Owner-occupied home abroad

The option used to be available until year-end 2014 for foreign tax payers to adopt domestic tax liability in the Netherlands, as an optional scheme which in 2015 came to be replaced by a measure involving a distinction being made between qualifying and non-qualifying foreign tax payers.

Only qualifying foreign tax payers have been allowed since 2015 to reduce their work cum own home generated income by the negative income from the home they own outside the Netherlands. The upshot of this has been that any non-Dutch resident couple one of whom has qualifying foreign tax payer status while the other is defined as a non-qualifying foreign tax payer will only be able to dock the qualifying spouse’s share of the negative income from the home the couple own outside the Netherlands for income tax purposes in the Netherlands, with the non-qualifying spouse being dismissed as a fiscal partner in a Netherlands Income Tax Act 2001 context so that his or her negative income from the couple’s foreign-based own home is not taken into account as a shared income component.

Case in point

The Supreme Court of the Netherlands was presented with a case involving a Belgian-based Dutch couple. As an employee of a Dutch-based business, the wife had held qualifying foreign tax payer status since 2015. Her husband by contrast had been a non-qualifying foreign tax payer since his retirement. The wife had been able until 2015 to dock the full amount in interest on the couple’s mortgage loan from her taxable work and home generated income. A tax relief cap of 50 percent (the husband and wife being equal owners of the property) was imposed in 2015, in a move which according to the Bois-le-Duc Court of Appeal was not at odds with EU regulations given that the husband’s taxable income in Belgium accounted for more than ten percent of the family income. According to the Court of Appeal, the mere fact that the Belgian system did not provide for tax relief for the husband’s share of interest payments in connection with the couple’s mortgage loan did not warrant the Netherlands having to allow the relevant tax relief instead.
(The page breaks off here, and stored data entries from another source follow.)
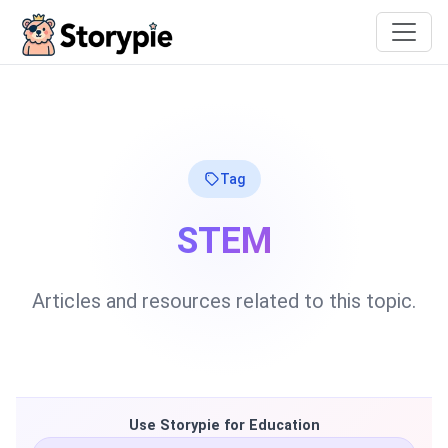
Storypie
Tag
STEM
Articles and resources related to this topic.
Use Storypie for Education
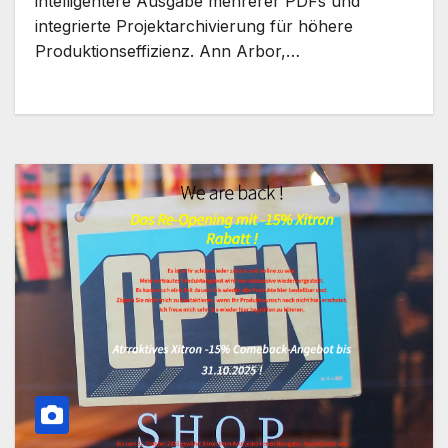
intelligentere Ausgabe mehrerer PDFs und
integrierte Projektarchivierung für höhere
Produktionseffizienz. Ann Arbor,…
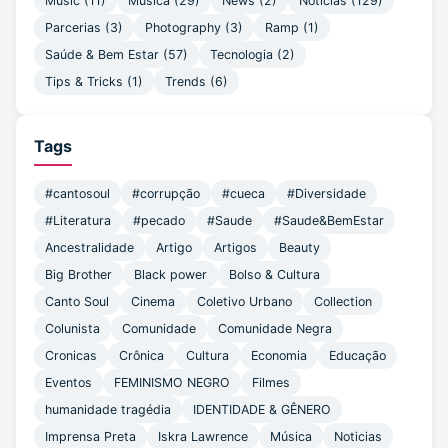
Music (11)
Música (29)
News (2)
Noticias (129)
Parcerias (3)
Photography (3)
Ramp (1)
Saúde & Bem Estar (57)
Tecnologia (2)
Tips & Tricks (1)
Trends (6)
Tags
#cantosoul
#corrupção
#cueca
#Diversidade
#Literatura
#pecado
#Saude
#Saude&BemEstar
Ancestralidade
Artigo
Artigos
Beauty
Big Brother
Black power
Bolso & Cultura
Canto Soul
Cinema
Coletivo Urbano
Collection
Colunista
Comunidade
Comunidade Negra
Cronicas
Crônica
Cultura
Economia
Educação
Eventos
FEMINISMO NEGRO
Filmes
humanidade tragédia
IDENTIDADE & GÊNERO
Imprensa Preta
Iskra Lawrence
Música
Noticias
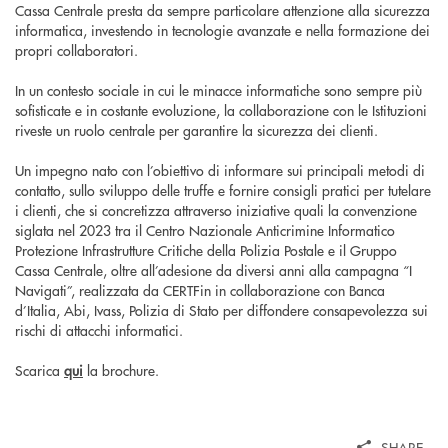
Cassa Centrale presta da sempre particolare attenzione alla sicurezza
informatica, investendo in tecnologie avanzate e nella formazione dei
propri collaboratori.
In un contesto sociale in cui le minacce informatiche sono sempre più
sofisticate e in costante evoluzione, la collaborazione con le Istituzioni
riveste un ruolo centrale per garantire la sicurezza dei clienti.
Un impegno nato con l’obiettivo di informare sui principali metodi di
contatto, sullo sviluppo delle truffe e fornire consigli pratici per tutelare
i clienti, che si concretizza attraverso iniziative quali la convenzione
siglata nel 2023 tra il Centro Nazionale Anticrimine Informatico
Protezione Infrastrutture Critiche della Polizia Postale e il Gruppo
Cassa Centrale, oltre all’adesione da diversi anni alla campagna “I
Navigati”, realizzata da CERTFin in collaborazione con Banca
d’Italia, Abi, Ivass, Polizia di Stato per diffondere consapevolezza sui
rischi di attacchi informatici.
Scarica
qui
la brochure.
SHARE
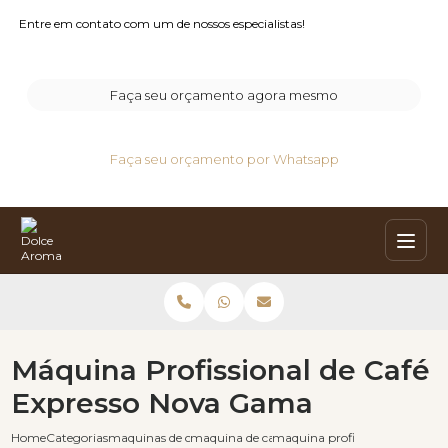
Entre em contato com um de nossos especialistas!
Faça seu orçamento agora mesmo
Faça seu orçamento por Whatsapp
Máquina Profissional de Café
Expresso Nova Gama
Home
Categorias
maquinas de cafe expresso
maquina de cafe expresso automatica
maquina profissional de cafe 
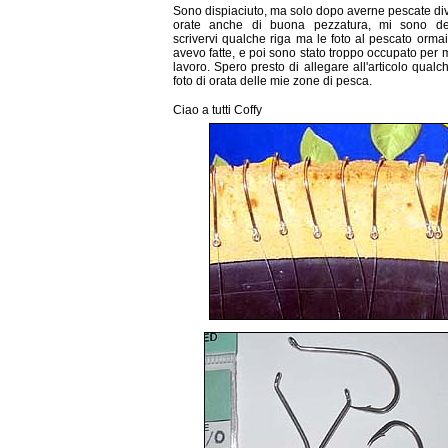
Sono dispiaciuto, ma solo dopo averne pescate div
orate anche di buona pezzatura, mi sono de
scrivervi qualche riga ma le foto al pescato orma
avevo fatte, e poi sono stato troppo occupato per m
lavoro. Spero presto di allegare all'articolo qualc
foto di orata delle mie zone di pesca.
Ciao a tutti Coffy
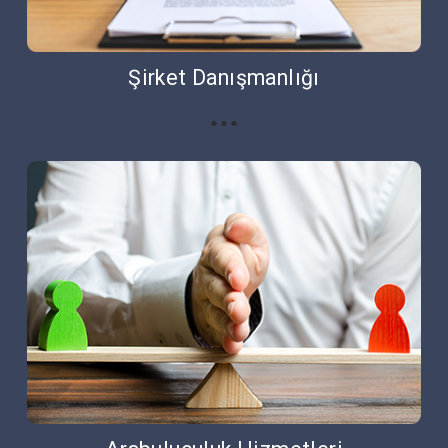
Şirket Danışmanlığı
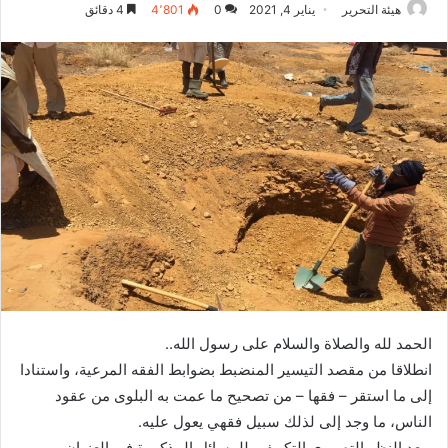
هيئة التحرير
يناير 4, 2021
0
4٬801
4 دقائق
الحمد لله والصلاة والسلام على رسول الله..
انطلاقا من مقصد التيسير المنضبط بضوابط الفقه المرعية، واستنادا
إلى ما استقر – فقها – من تصحيح ما عمت به البلوى من عقود
الناس، ما وجد إلى لذلك سبيل فقهي يعول عليه.
وبعد النظر التصوري التكييفي للمسائل المذكورة في العنوان،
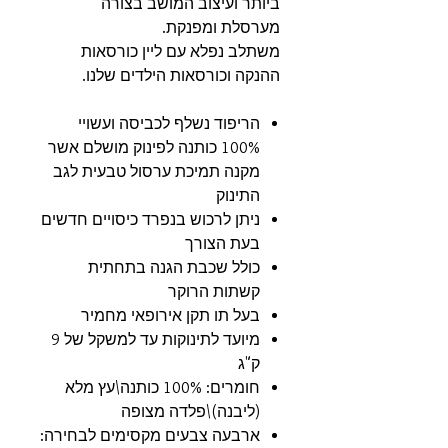
ביותר ועיצוב המושב בצורה
מערסלת ומפנקת.
משתלב נפלא עם ליין כורסאות
ההנקה וכורסאות הילדים שלנו.
הריפוד נשלף לכביסה ועשויי
100% כותנה לפינוק מושלם אשר
מקנה תמיכת ערסול טבעית לגב
התינוק
ניתן לרכוש בנפרד כיסויים חדשים
בעת הצורך
כולל שכבת הגנה בתחתית
קשתות הרוקר
בעל תו תקן אירופאי מחמיר
מיועד לתינוקות עד למשקל של 9
ק"ג
חומרים: 100% כותנה\עץ מלא
(ליבנה)\פלדה מצופה
ארבעה צבעים מקסימים לבחירה:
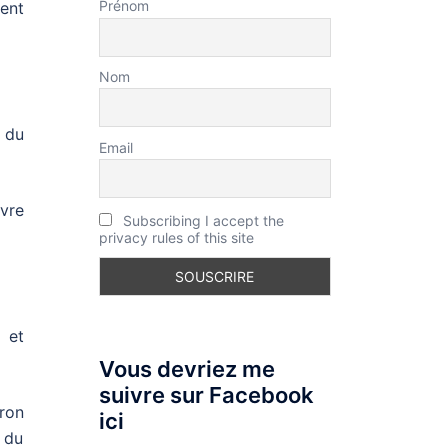
Prénom
ient
Nom
r du
Email
ivre
Subscribing I accept the
privacy rules of this site
 et
Vous devriez me
suivre sur Facebook
tron
ici
r du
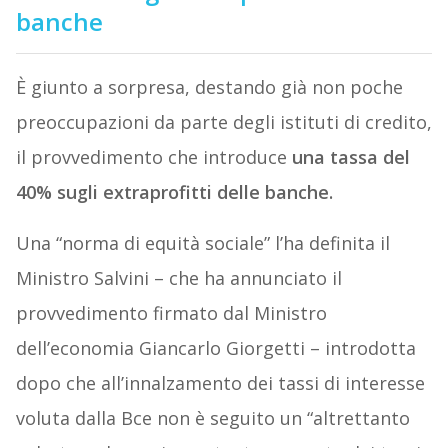
banche
È giunto a sorpresa, destando già non poche
preoccupazioni da parte degli istituti di credito,
il provvedimento che introduce
una tassa del
40% sugli extraprofitti delle banche.
Una “norma di equità sociale” l’ha definita il
Ministro Salvini – che ha annunciato il
provvedimento firmato dal Ministro
dell’economia Giancarlo Giorgetti – introdotta
dopo che all’innalzamento dei tassi di interesse
voluta dalla Bce non è seguito un “altrettanto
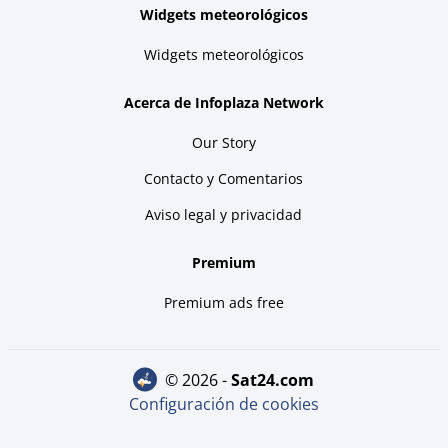
Widgets meteorológicos
Widgets meteorológicos
Acerca de Infoplaza Network
Our Story
Contacto y Comentarios
Aviso legal y privacidad
Premium
Premium ads free
© 2026 -
sat24.com
Configuración de cookies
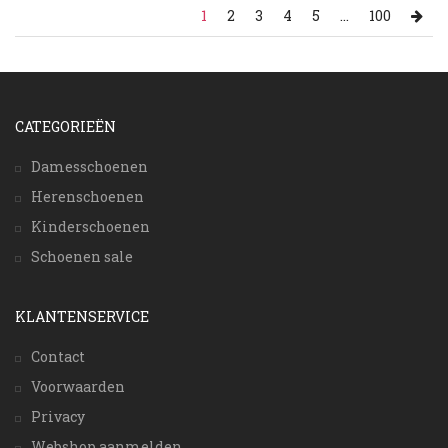
1
2
3
4
5
...
100
CATEGORIEËN
Damesschoenen
Herenschoenen
Kinderschoenen
Schoenen sale
KLANTENSERVICE
Contact
Voorwaarden
Privacy
Webshop aanmelden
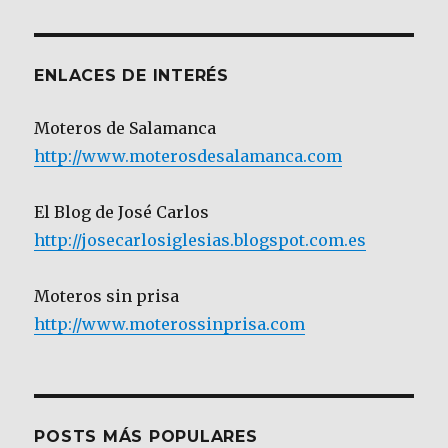
Categoría
ENLACES DE INTERÉS
Moteros de Salamanca
http://www.moterosdesalamanca.com
El Blog de José Carlos
http://josecarlosiglesias.blogspot.com.es
Moteros sin prisa
http://www.moterossinprisa.com
POSTS MÁS POPULARES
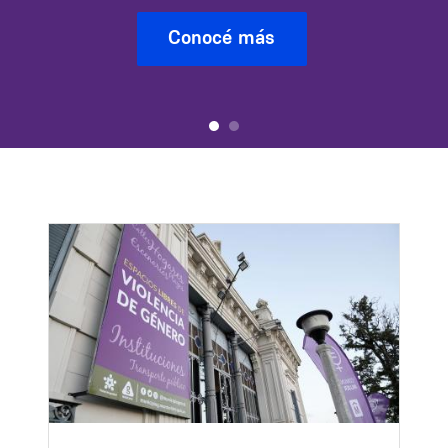
Conocé más
Image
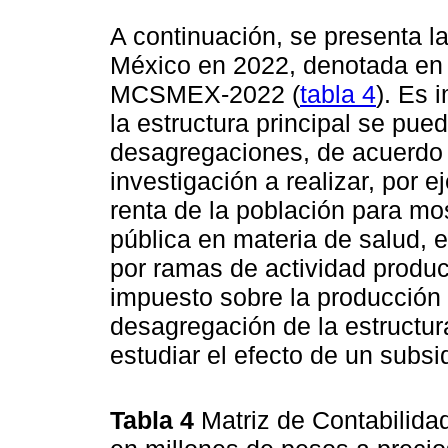
A continuación, se presenta l
México en 2022, denotada en
MCSMEX-2022 (
tabla 4
). Es 
la estructura principal se pued
desagregaciones, de acuerdo c
investigación a realizar, por 
renta de la población para mos
pública en materia de salud, 
por ramas de actividad product
impuesto sobre la producción 
desagregación de la estructur
estudiar el efecto de un subsid
Tabla 4
Matriz de Contabilida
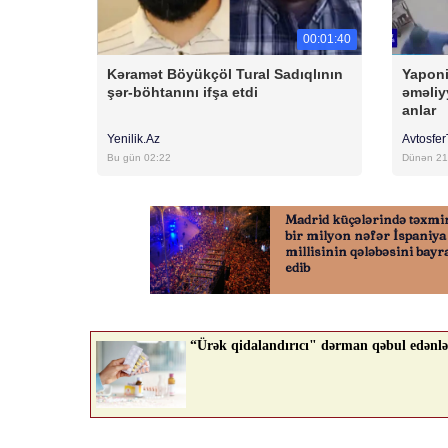
00:01:40
Kəramət Böyükçöl Tural Sadıqlının
Yaponi
şər-böhtanını ifşa etdi
əməliy
anlar
Yenilik.Az
Avtosfe
Bu gün 02:22
Dünən 21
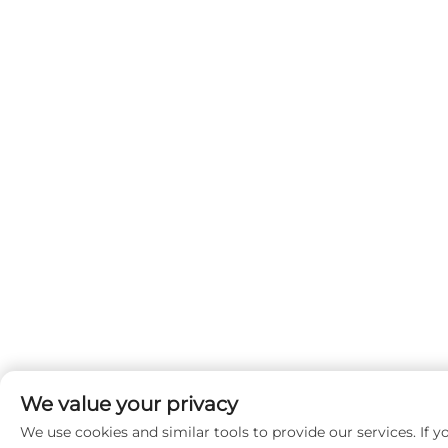
We value your privacy
We use cookies and similar tools to provide our services. If y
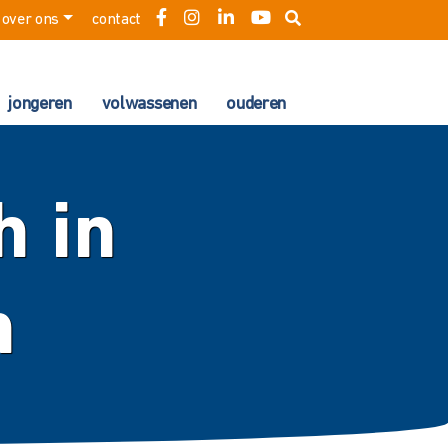
over ons
contact
jongeren
volwassenen
ouderen
h in
n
The Supreme Court’s Advocate General concluded that a preliminary ruling by the European Court of Justice was called for as to whether the dismissal of the husband as his wife’s fiscal partner was inconsistent with EU law, given that the upshot of the decision in question has been that unlike other tax-payer couples, the wife as a foreign tax payer having qualifying status had been denied the option together with her husband as a foreign tax payer not having qualifying status to account for the negative income from their co-owned home as part of her income for tax purposes.